Mas não apenas na Alemanha, também em outros Países do Norte. Portanto, o
Estado por um lado diz que se deve intervir, enquanto que por outro faz lucros.
O Papa, desde o tempo em que ainda era arcebispo, tinha já intuído este grave
problema social que atinge precisamente a alma do mundo social, das ciências
sociais. Nós ficámos impressionados por não termos entendido antes.
Neste caso, com as actas desta conferência, o que a Igreja quer fazer?
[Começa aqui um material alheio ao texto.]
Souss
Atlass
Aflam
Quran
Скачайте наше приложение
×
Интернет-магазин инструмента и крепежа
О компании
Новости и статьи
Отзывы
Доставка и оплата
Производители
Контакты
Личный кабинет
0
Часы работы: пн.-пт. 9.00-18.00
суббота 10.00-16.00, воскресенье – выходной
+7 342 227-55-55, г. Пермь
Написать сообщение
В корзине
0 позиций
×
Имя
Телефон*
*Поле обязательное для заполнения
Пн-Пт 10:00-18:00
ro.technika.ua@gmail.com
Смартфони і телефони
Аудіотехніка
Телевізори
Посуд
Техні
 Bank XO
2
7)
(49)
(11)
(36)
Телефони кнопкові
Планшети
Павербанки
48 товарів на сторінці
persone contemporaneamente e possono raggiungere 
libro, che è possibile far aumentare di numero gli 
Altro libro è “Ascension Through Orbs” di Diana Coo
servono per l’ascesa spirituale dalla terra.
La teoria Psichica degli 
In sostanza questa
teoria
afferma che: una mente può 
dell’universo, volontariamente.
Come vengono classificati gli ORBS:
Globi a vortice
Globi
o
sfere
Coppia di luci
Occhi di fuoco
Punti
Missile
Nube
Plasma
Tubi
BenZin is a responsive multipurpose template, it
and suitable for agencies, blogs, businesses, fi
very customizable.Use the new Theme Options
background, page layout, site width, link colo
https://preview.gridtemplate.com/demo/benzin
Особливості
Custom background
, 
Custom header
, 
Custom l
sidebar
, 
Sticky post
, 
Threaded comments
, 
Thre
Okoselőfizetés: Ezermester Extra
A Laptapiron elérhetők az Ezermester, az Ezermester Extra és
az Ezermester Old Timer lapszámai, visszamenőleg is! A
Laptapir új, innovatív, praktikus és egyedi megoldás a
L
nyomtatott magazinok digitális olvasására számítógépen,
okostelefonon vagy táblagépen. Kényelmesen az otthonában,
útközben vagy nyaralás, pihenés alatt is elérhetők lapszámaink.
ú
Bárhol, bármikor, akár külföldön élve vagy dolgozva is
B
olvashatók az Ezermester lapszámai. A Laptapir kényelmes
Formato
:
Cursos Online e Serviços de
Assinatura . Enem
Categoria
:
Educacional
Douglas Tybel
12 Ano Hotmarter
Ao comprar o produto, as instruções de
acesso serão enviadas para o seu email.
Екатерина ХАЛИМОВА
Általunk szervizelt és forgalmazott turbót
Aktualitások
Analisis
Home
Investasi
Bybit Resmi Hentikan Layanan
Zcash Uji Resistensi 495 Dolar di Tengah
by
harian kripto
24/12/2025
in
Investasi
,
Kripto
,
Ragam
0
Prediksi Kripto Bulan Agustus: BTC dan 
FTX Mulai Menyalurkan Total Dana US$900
R. – Nós queremos fazer este primeiro encontro; depois faremos outros, mas este
é já um primeiro passo para irmos ao encontro dos desejos do Papa. Tentaremos
fazer o melhor possível, não temos a presunção de ter encontrado a solução do
problema, mas pelo menos é um passo em frente. Pedimos a Santa Sé para não
aderir ainda ao Protocolo de Palermo (Protocolo das Nações Unidas sobre a prevenção,
supressão e perseguição do tráfico de seres humanos, especialmente mulheres e
crianças (N.d.R.), e ainda não tivemos resposta, pediram-no os próprios nossos
académicos. Isso quer dizer que ainda não há uma política comum. Certamente o
Papa quer pôr clareza nestas coisas. Deve-se fazer um elogio ao Papa: com a sua
sensibilidade levou a nós da Academia - que discutíamos de coisas um pouco
abstractas - à estrada concreta da realidade desta globalização que traz
consigo aspectos terríveis, entre os quais - como ele mesmo disse em Lampedusa
- a indiferença. As pessoas são vendidas, mas ninguém se importa da pessoa
humana, a única coisa que importa é o dinheiro, ou melhor: ganha-se dinheiro
com as pessoas como se fazia há tempos com a escravidão, e de certa maneira é
ainda pior! Sobretudo se consideramos o aspecto sexual, em que estão envolvidos
e comprometidos meninas e também meninos. E’ uma das coisas mais trágicas do
mundo global, juntamente com a imigração, cujos efeitos vimos em Lampedusa.